> **PROBLEM DESCRIPTION**:
Give the listing again exactly, skipping any pictures it holds.

> **SOURCE DATA**:
++++++++

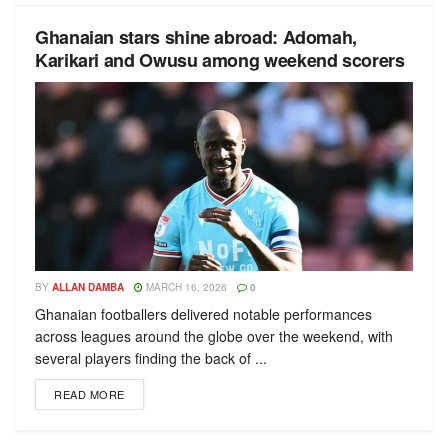
Ghanaian stars shine abroad: Adomah,
Karikari and Owusu among weekend scorers
BY
ALLAN DAMBA
MARCH 16, 2026
0
Ghanaian footballers delivered notable performances
across leagues around the globe over the weekend, with
several players finding the back of ...
READ MORE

++++++++

> **EXERCISE SOLUTION**:
Ghanaian stars shine abroad: Adomah,
Karikari and Owusu among weekend scorers
BY
ALLAN DAMBA
MARCH 16, 2026
0
Ghanaian footballers delivered notable performances
across leagues around the globe over the weekend, with
several players finding the back of ...
READ MORE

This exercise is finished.